Unsecured debt limit: $394,725
Secured debt limit: $1,184,200
In chapter 13, you may repay debts without having the property they are associated with seized. You may even be able to put past due payments into your payment plan to pay off over a number of years.
Chapter 11 is used for businesses who are struggling and need to get their financials in order. In some cases, an individual may file for this for larger debts on non-exempt property like several homes. But this is a much more costly way to go. Chapter 12 is similar to chapter 13, but 80% of the debt must be coming from a family farm.
How Does Filing for Bankruptcy Affect You?
Filing affects you in three ways: financially, logistically, and emotionally.
Financially, it will make you feel less burdened and may give you a sense of relief that your debt is under control. That is of course if it did not cost you your home or some other important asset you treasured. However, you may find yourself with a tight budget to make payments on your plan to pay back creditors.
Logistically, it is going to make it very hard for you to do much in the way of purchasing or using your credit to make financial decisions. Bankruptcy and debts from it stay on your credit score for seven years. This means, you will not be able to get a credit card or possibly approved for a mortgage for up to 5 to seven years. As you work to make payments and improve your credit score, things may get better. If you are able to get a credit card or mortgage, your interest rates can be much higher. It is important to note, that your employment now and in the future, by law, cannot be affected because of a bankruptcy filing.
Emotionally, bankruptcy can make you feel like a wreck. You might have low self-esteem, be embarrassed, ashamed, guilty, and perhaps more raw emotions. These are all normal emotions to experience.
While negative emotions are common, you may want to put it in perspective. According to Independent, below are the most common reasons people in the United States file for bankruptcy:
— Medical expenses
— Job loss
— Poor use of credit: credit cards, unaffordable mortgages
— Divorce or separation
— Uninsured expenses: theft, accidents, natural disasters
Try to look at the big picture of why you filed. Whether it was due to your own actions or circumstances out of your control, take the opportunity to move forward and improve your life. Do not let bankruptcy define you.

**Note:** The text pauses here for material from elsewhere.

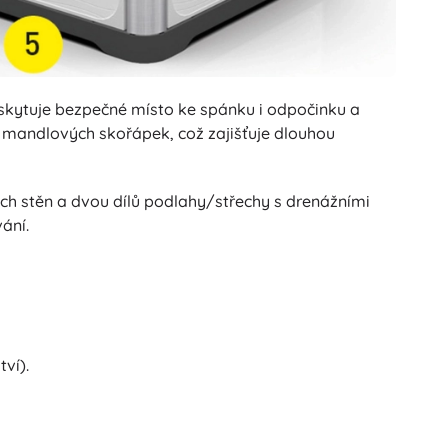
skytuje bezpečné místo ke spánku i odpočinku a
z mandlových skořápek, což zajišťuje dlouhou
ch stěn a dvou dílů podlahy/střechy s drenážními
ání.
ví).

How Do I File for Bankruptcy?
Unlike this hilarious clip from The Office, filing for bankruptcy is not a simple process.
Monopoly may give us an idea what bankruptcy means in a very general sense. But, it cannot teach us the complexity that is bankruptcy. From why it happens to the different types, to how it affects us, bankruptcy is a complex beast. The information in this article is meant to make it more understandable so you can make an informed decision.
By reading this, hopefully you have gained a basic understanding of bankruptcy and “passed go”. Unfortunately, unlike Monopoly, I won’t be giving you $200.